Delaware LLC & Partnership Law Update
July 18, 2012
Publication| Limited Liability Company & Partnership Advisory
The Delaware General Assembly has recently enacted legislation amending the Delaware Limited Liability Company Act (DLLCA), the Delaware Revised Uniform Partnership Act (DRUPA) and the Delaware Revised Uniform Limited Partnership Act (DRULPA) (collectively, the Acts). The following is a brief summary of some of the more significant amendments that affect Delaware limited liability companies (Delaware LLCs), Delaware general partnerships (Delaware GPs) and Delaware limited partnerships (Delaware LPs) (each, a Delaware Alternative Entity, and collectively, Delaware Alternative Entities).
Expansion of Obligations Not Subject to Defense of Usury
The Acts provide that no obligation of a partner, member or manager, as applicable, of a Delaware Alternative Entity to such Delaware Alternative Entity, arising under the partnership agreement or limited liability company agreement of such Delaware Alternative Entity or a separate agreement or writing, is subject to the defense of usury. The Acts have been amended to provide that, in addition to the foregoing, no obligation between or among partners, members and/or managers, as applicable, of a Delaware Alternative Entity, arising under the partnership agreement or limited liability company agreement of such Delaware Alternative Entity or a separate agreement or writing, is subject to the defense of usury.
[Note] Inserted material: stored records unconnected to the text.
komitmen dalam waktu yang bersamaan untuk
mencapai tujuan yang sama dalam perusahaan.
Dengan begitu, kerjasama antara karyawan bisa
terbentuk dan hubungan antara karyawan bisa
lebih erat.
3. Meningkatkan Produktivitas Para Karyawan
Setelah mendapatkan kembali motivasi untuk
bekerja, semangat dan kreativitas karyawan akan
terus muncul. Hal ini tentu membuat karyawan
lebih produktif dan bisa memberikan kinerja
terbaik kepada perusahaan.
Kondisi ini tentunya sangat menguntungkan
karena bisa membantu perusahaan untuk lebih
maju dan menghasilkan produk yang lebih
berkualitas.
General Restriction on the Word “Bank” in the Names of Delaware Alternative Entities
The Acts have been amended to confirm the practice of restricting the use of the word “bank” in the names of Delaware Alternative Entities. Excepted from this restriction are (i) banks reporting to and under the supervision of the State Bank Commissioner of the State of Delaware or a subsidiary of a bank or savings association (as such terms are defined in the Federal Deposit Insurance Act, at 12 U.S.C. § 1813), and (ii) Delaware Alternative Entities regulated under (a) the Bank Holding Company Act of 1956 (12 U.S.C. § 1841 et seq.), or (b) the Home Owners’ Loan Act (12 U.S.C. § 1461 et seq.). The amendments to the Acts specifically provide that the restriction should not be construed to prevent the use of the word “bank” or any variation thereof in a context clearly not purporting to refer to a banking business or otherwise not likely to mislead the public or lead to a pattern and practice of abuse that might cause harm to the interests of the public or the State of Delaware, as determined by the Division of Corporations in the Department of State of the State of Delaware.
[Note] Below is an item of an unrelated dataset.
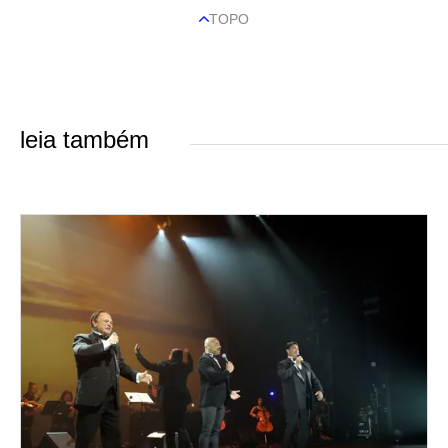
TOPO
leia também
Effectiveness of Limited Partnership Agreements and Limited Liability Company Agreements
DRULPA has been amended to clarify that the limited partnership agreement of a Delaware LP may be made effective as of the effective time of the filing of such Delaware LP’s certificate of limited partnership. Similarly, DLLCA has been amended to clarify that the limited liability company agreement of a Delaware LLC may be made effective as of the effective time of the filing of such Delaware LLC’s certificate of formation.
The recent amendments reflect Delaware’s continuing commitment to maintaining statutes governing Delaware LLCs, Delaware LPs and Delaware GPs that effectively serve the business needs of the national and international business communities. The recent amendments to DLLCA are contained in House Bill No. 338 (effective August 1, 2012). The recent amendments to DRULPA are contained in House Bill No. 340 (effective August 1, 2012). The recent amendments to DRUPA are contained in House Bill No. 339 (effective August 1, 2012).